The embassy is located in the heavily fortified area that houses key government offices and other diplomatic facilities.
Two Iraqi security officials said one of the rockets that hit the Green Zone struck close to Iraq’s National Security Service, just 600 meters (2,000 feet) from the American Embassy. At least three of the seven rockets fired from the al-Amin al-Thaniyah neighborhood of Baghdad were intercepted by the Counter Rocket, Artillery, and Mortar (C-Ram) system installed by the United States earlier this year.
Three rockets landed outside the Green Zone, with one hitting close to Baghdad Medical City hospital, one at the gate of a public park, and a third exploding in the air. One child was killed and five civilians were wounded, the military said. Officials said two Iraqi security forces personnel were also wounded inside the Green Zone but the extent of their injuries was not immediately known. No Americans were killed or wounded in the attack.
There was no immediate claim of responsibility, however Kataib Hezbollah and its political ally in the Iraqi parliament, the Fatah Coalition, issued separate statements denying the involvement of Shiite militias in the attack.

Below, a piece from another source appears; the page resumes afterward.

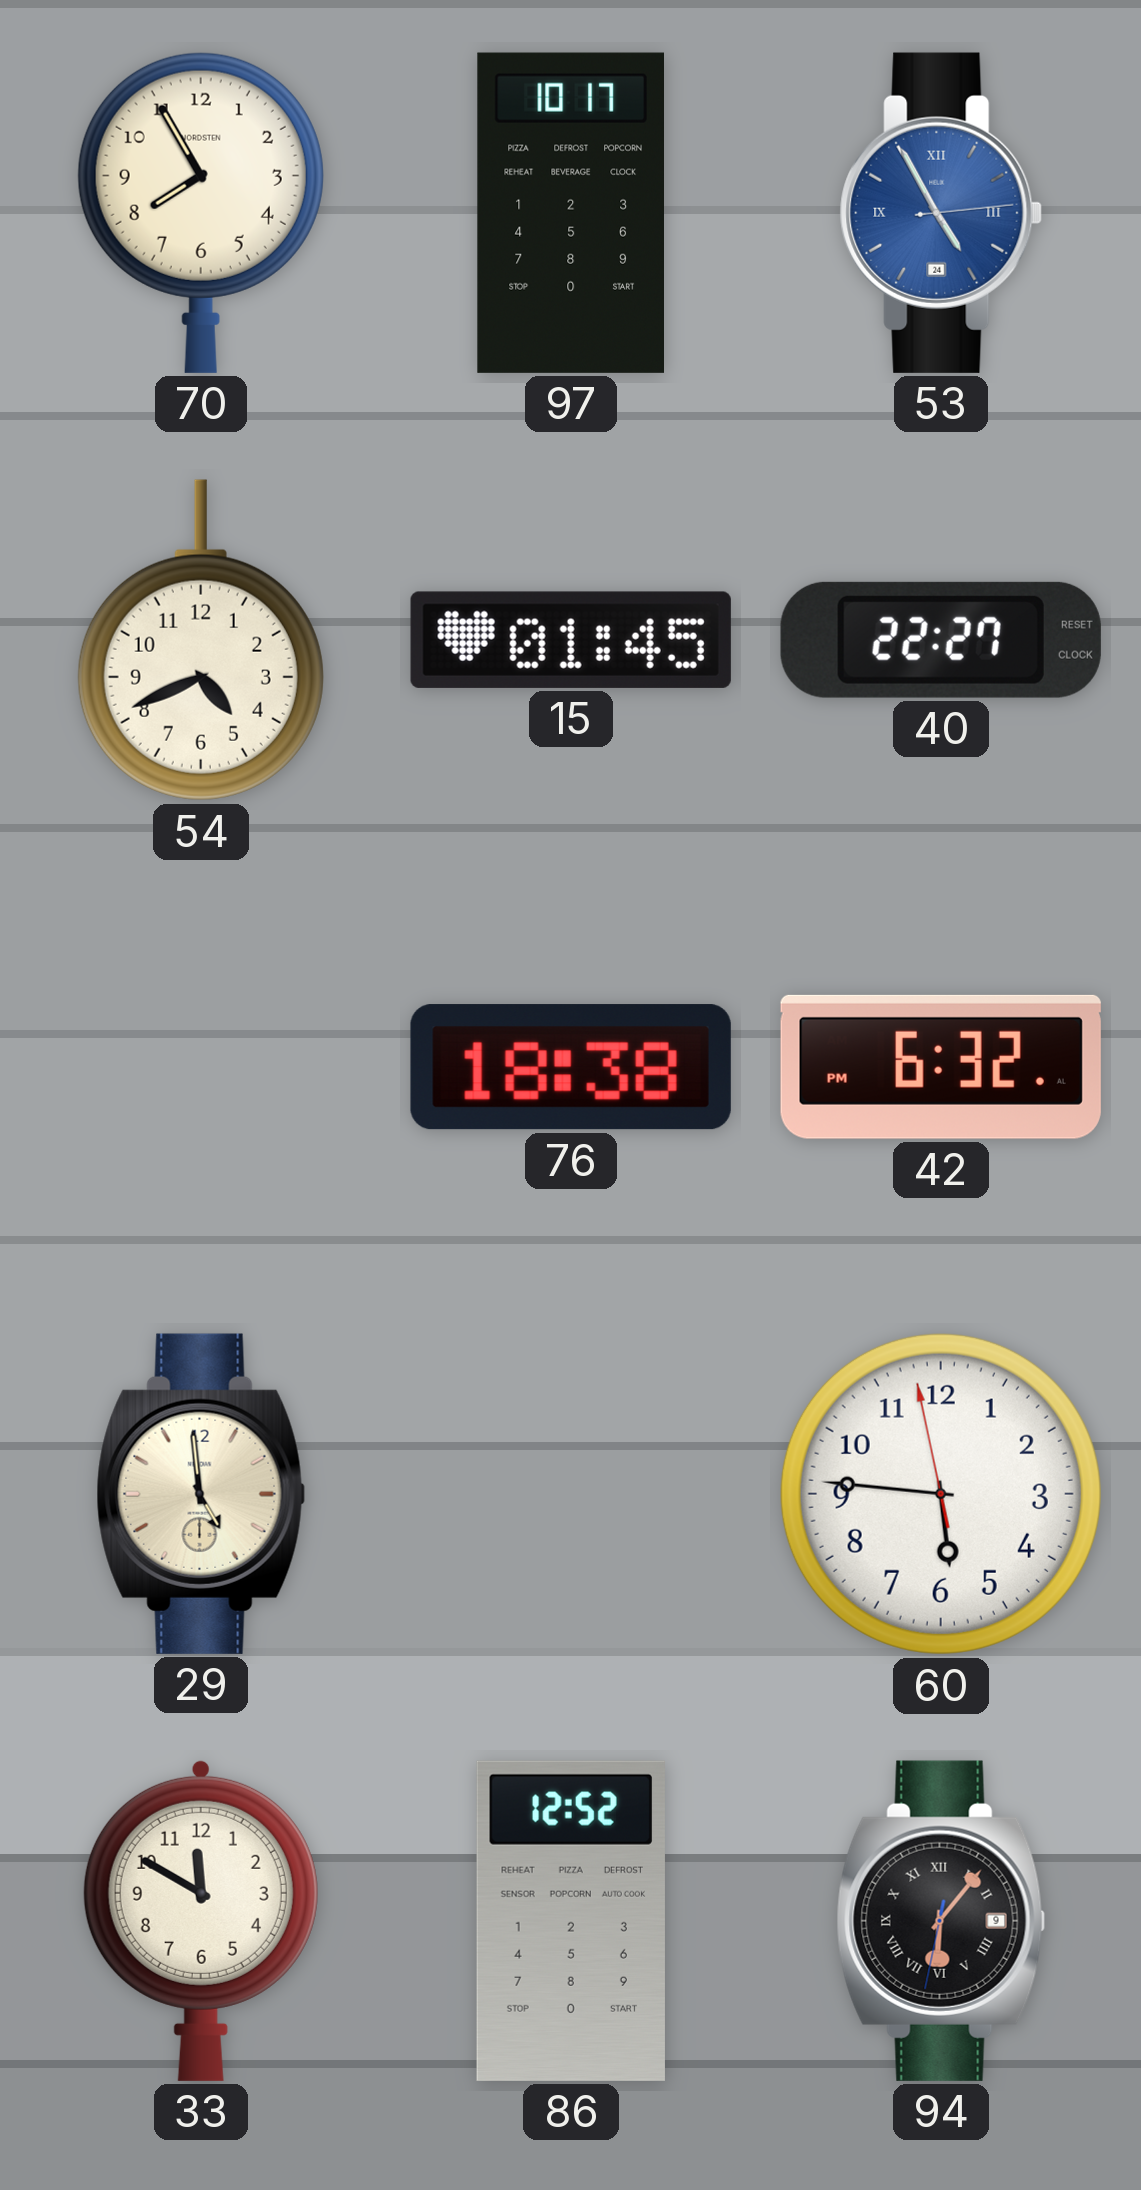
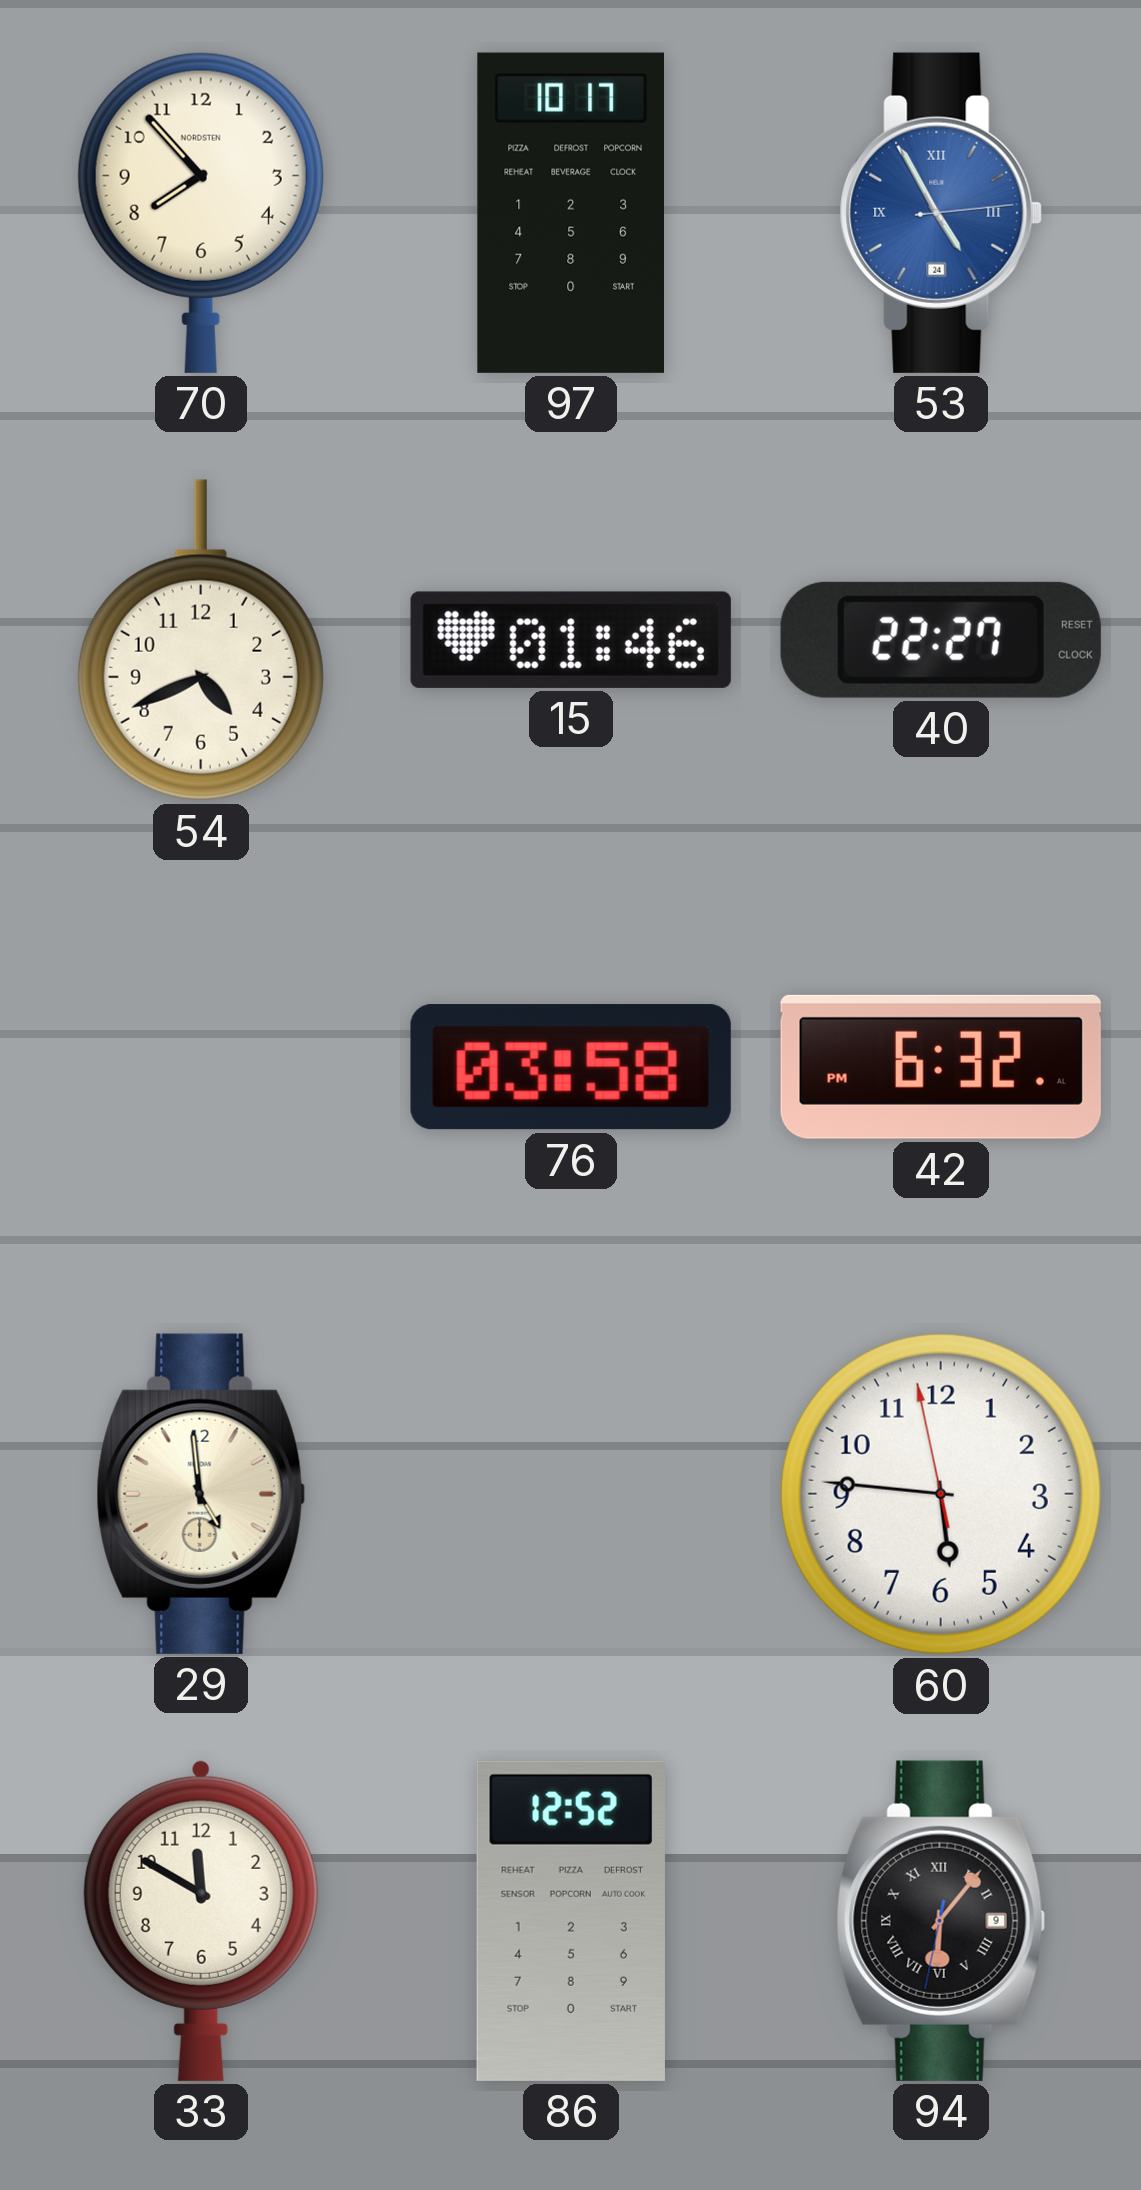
70: 7:55 -> 7:53
15: 01:45 -> 01:46
76: 18:38 -> 03:58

“Lawless militias supported by Iran’s Qods Force continue to destabilize Iraq, kill Iraqi citizens, and threaten Iraq’s sovereignty. We call on the Government of Iraq to arrest and hold accountable those who continue to perpetrate acts of violence against the Iraqi state,” they wrote.
Voice of America reported that a new group supportive of the Iranian regime called Ashab al-Kahf or “the cave companions” had claimed responsibility for the attack on social media. Iraqi intelligence sources told VoA that Ashab al-Kahf was a subgroup of Kataib Hezbollah, which has frequently attacked the U.S. embassy in Iraq.
The attack on Tuesday came less than an hour after the Pentagon announced plans to reduce its troop levels in both Iraq and Afghanistan to about 2,500 each. There are currently more than 4,000 troops in Afghanistan and 3,000 soldiers in Iraq.
Acting Department of Defense Secretary Christopher Miller on Tuesday said the move was designed to reduce the “heavy burden of perpetual war” on future generations.
According to the Pentagon chief, who was named to the position just over two weeks ago after former Secretary Mark Esper was fired, the number of soldiers will be reduced before Jan. 15, 2021.
“I am formally announcing that we will implement President Trump’s orders to continue our repositioning of forces from those two countries,” he said in a news conference at the Pentagon. “I celebrate this day.” Miller noted that the move is due to the president’s “bold leadership.”
“This decision by the president is based on continuous engagement with his national security cabinet over the past several months including ongoing discussions with me and my colleagues across the United States government,” he added.
U.S. troops invaded Iraq in 2003 and overthrew former leader, Saddam Hussein before leaving in 2011. However, it returned in 2014 after the ISIS terrorist group overran large parts of the country.
Frequent attacks targeting the U.S. Embassy and vehicles transporting equipment for U.S. troops have led Washington to threaten to close its Baghdad diplomatic mission and sparked a diplomatic crisis prior to the U.S. presidential election.
In mid-October, Iran-backed mostly Shiite, militia groups announced they would temporarily halt attacks targeting the American presence in Iraq, including the embassy, on the condition that U.S.-led coalition troops withdraw from the country in line with a non-binding resolution passed in the Iraqi Parliament in January.